§ **Your assignment**
Give back each entry unchanged, minus pictures.
** Opening Task data block **
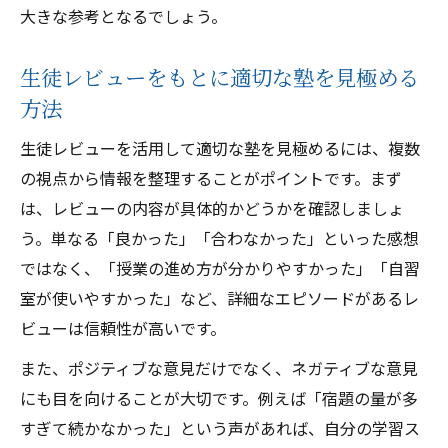
大きな参考となるでしょう。
生徒レビューをもとに適切な塾を見極める
方法
生徒レビューを活用して適切な塾を見極めるには、複数
の視点から情報を整理することがポイントです。まず
は、レビューの内容が具体的かどうかを確認しましょ
う。単なる「良かった」「合わなかった」といった感想
ではなく、「授業の進め方が分かりやすかった」「自習
室が使いやすかった」など、詳細なエピソードがあるレ
ビューは信頼性が高いです。
また、ポジティブな意見だけでなく、ネガティブな意見
にも目を向けることが大切です。例えば「宿題の量が多
すぎて続かなかった」という声があれば、自分の学習ス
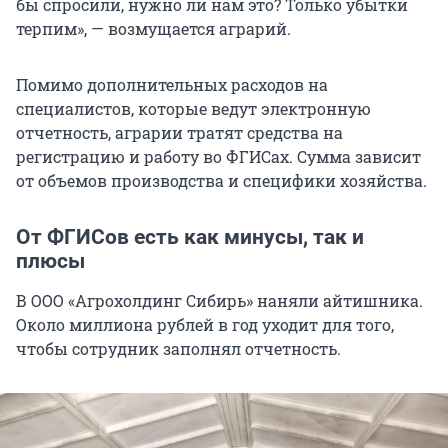
бы спросили, нужно ли нам это? Только убытки
терпим», — возмущается аграрий.
Помимо дополнительных расходов на
специалистов, которые ведут электронную
отчетность, аграрии тратят средства на
регистрацию и работу во ФГИСах. Сумма зависит
от объемов производства и специфики хозяйства.
От ФГИСов есть как минусы, так и
плюсы
В ООО «Агрохолдинг Сибирь» наняли айтишника.
Около миллиона рублей в год уходит для того,
чтобы сотрудник заполнял отчетность.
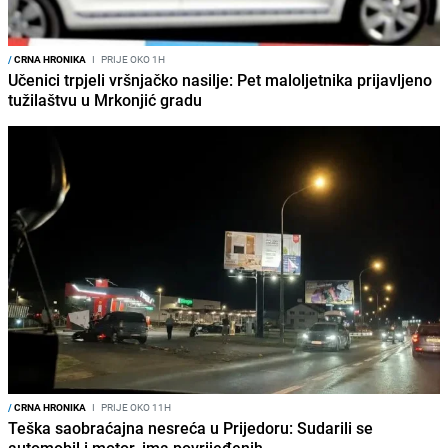
/
CRNA HRONIKA
I
PRIJE OKO 1H
Učenici trpjeli vršnjačko nasilje: Pet maloljetnika prijavljeno
tužilaštvu u Mrkonjić gradu
/
CRNA HRONIKA
I
PRIJE OKO 11H
Teška saobraćajna nesreća u Prijedoru: Sudarili se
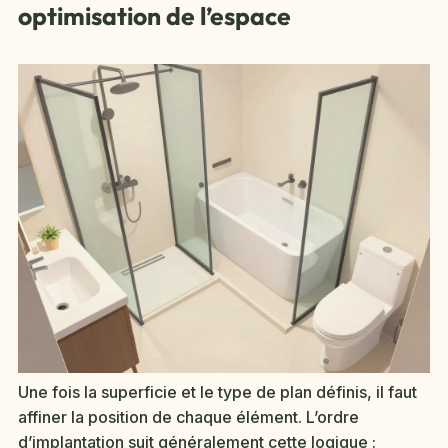
optimisation de l’espace
Une fois la superficie et le type de plan définis, il faut
affiner la position de chaque élément. L’ordre
d’implantation suit généralement cette logique :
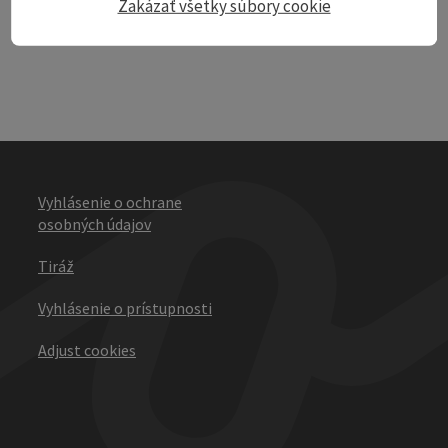
Zakázať všetky súbory cookie
Vyhlásenie o ochrane
osobných údajov
Tiráž
Vyhlásenie o prístupnosti
Adjust cookies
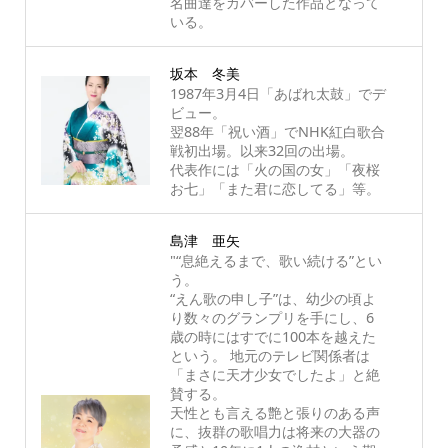
名曲達をカバーした作品となって
いる。
坂本 冬美
1987年3月4日「あばれ太鼓」でデ
ビュー。
翌88年「祝い酒」でNHK紅白歌合
戦初出場。以来32回の出場。
代表作には「火の国の女」「夜桜
お七」「また君に恋してる」等。
島津 亜矢
"“息絶えるまで、歌い続ける”とい
う。
“えん歌の申し子”は、幼少の頃よ
り数々のグランプリを手にし、6
歳の時にはすでに100本を越えた
という。 地元のテレビ関係者は
「まさに天才少女でしたよ」と絶
賛する。
天性とも言える艶と張りのある声
に、抜群の歌唱力は将来の大器の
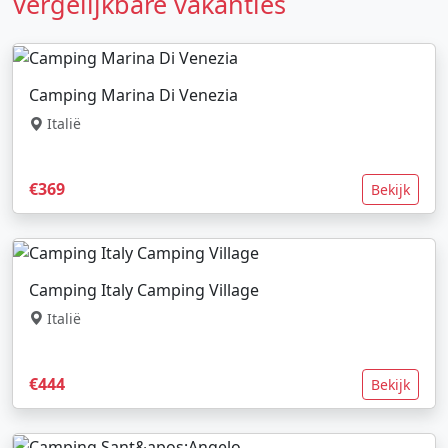
Vergelijkbare vakanties
Camping Marina Di Venezia
Italië
€369
Bekijk
Camping Italy Camping Village
Italië
€444
Bekijk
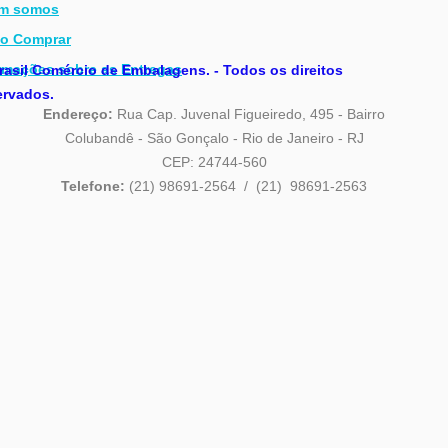
m somos
o Comprar
rmações sobre as Entregas
asil Comércio de Embalagens. - Todos os direitos
rvados.
Endereço:
Rua Cap. Juvenal Figueiredo, 495 - Bairro
Colubandê - São Gonçalo - Rio de Janeiro - RJ
CEP: 24744-560
Telefone:
(21) 98691-2564 / (21) 98691-2563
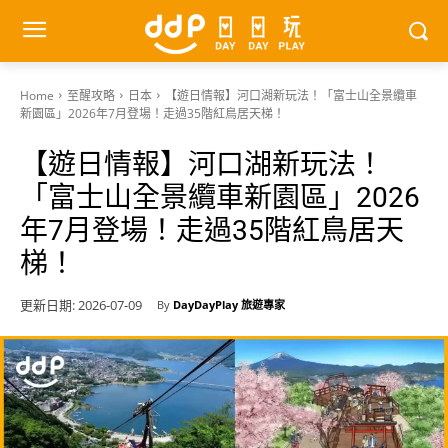
Home
至醒攻略
日本
【遊日情報】河口湖新玩法！「富士山全景纜車
新園區」2026年7月登場！走過35階紅鳥居天梯！
【遊日情報】河口湖新玩法！
「富士山全景纜車新園區」2026
年7月登場！走過35階紅鳥居天
梯！
更新日期:
2026-07-09
By
DayDayPlay 旅遊專家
** Closing Task data block **
§ **Output of the task**
大きな参考となるでしょう。
生徒レビューをもとに適切な塾を見極める
方法
生徒レビューを活用して適切な塾を見極めるには、複数
の視点から情報を整理することがポイントです。まず
は、レビューの内容が具体的かどうかを確認しましょ
う。単なる「良かった」「合わなかった」といった感想
ではなく、「授業の進め方が分かりやすかった」「自習
室が使いやすかった」など、詳細なエピソードがあるレ
ビューは信頼性が高いです。
また、ポジティブな意見だけでなく、ネガティブな意見
にも目を向けることが大切です。例えば「宿題の量が多
すぎて続かなかった」という声があれば、自分の学習ス
бы спросили, нужно ли нам это? Только убытки
терпим», — возмущается аграрий.
Помимо дополнительных расходов на
специалистов, которые ведут электронную
отчетность, аграрии тратят средства на
регистрацию и работу во ФГИСах. Сумма зависит
от объемов производства и специфики хозяйства.
От ФГИСов есть как минусы, так и
плюсы
В ООО «Агрохолдинг Сибирь» наняли айтишника.
Около миллиона рублей в год уходит для того,
чтобы сотрудник заполнял отчетность.
/
CRNA HRONIKA
I
PRIJE OKO 1H
Učenici trpjeli vršnjačko nasilje: Pet maloljetnika prijavljeno
tužilaštvu u Mrkonjić gradu
/
CRNA HRONIKA
I
PRIJE OKO 11H
Teška saobraćajna nesreća u Prijedoru: Sudarili se
optimisation de l’espace
Une fois la superficie et le type de plan définis, il faut
affiner la position de chaque élément. L’ordre
d’implantation suit généralement cette logique :
Zakázať všetky súbory cookie
Vyhlásenie o ochrane
osobných údajov
Tiráž
Vyhlásenie o prístupnosti
Adjust cookies
名曲達をカバーした作品となって
いる。
坂本 冬美
1987年3月4日「あばれ太鼓」でデ
ビュー。
翌88年「祝い酒」でNHK紅白歌合
戦初出場。以来32回の出場。
代表作には「火の国の女」「夜桜
お七」「また君に恋してる」等。
島津 亜矢
"“息絶えるまで、歌い続ける”とい
う。
“えん歌の申し子”は、幼少の頃よ
り数々のグランプリを手にし、6
歳の時にはすでに100本を越えた
という。 地元のテレビ関係者は
「まさに天才少女でしたよ」と絶
賛する。
天性とも言える艶と張りのある声
に、抜群の歌唱力は将来の大器の
Vergelijkbare vakanties
Camping Marina Di Venezia
Italië
€369
Bekijk
Camping Italy Camping Village
Italië
€444
Bekijk
m somos
o Comprar
rmações sobre as Entregas
asil Comércio de Embalagens. - Todos os direitos
rvados.
Endereço:
Rua Cap. Juvenal Figueiredo, 495 - Bairro
Colubandê - São Gonçalo - Rio de Janeiro - RJ
CEP: 24744-560
Telefone:
(21) 98691-2564 / (21) 98691-2563
Home
至醒攻略
日本
【遊日情報】河口湖新玩法！「富士山全景纜車
新園區」2026年7月登場！走過35階紅鳥居天梯！
【遊日情報】河口湖新玩法！
「富士山全景纜車新園區」2026
年7月登場！走過35階紅鳥居天
梯！
更新日期:
2026-07-09
By
DayDayPlay 旅遊專家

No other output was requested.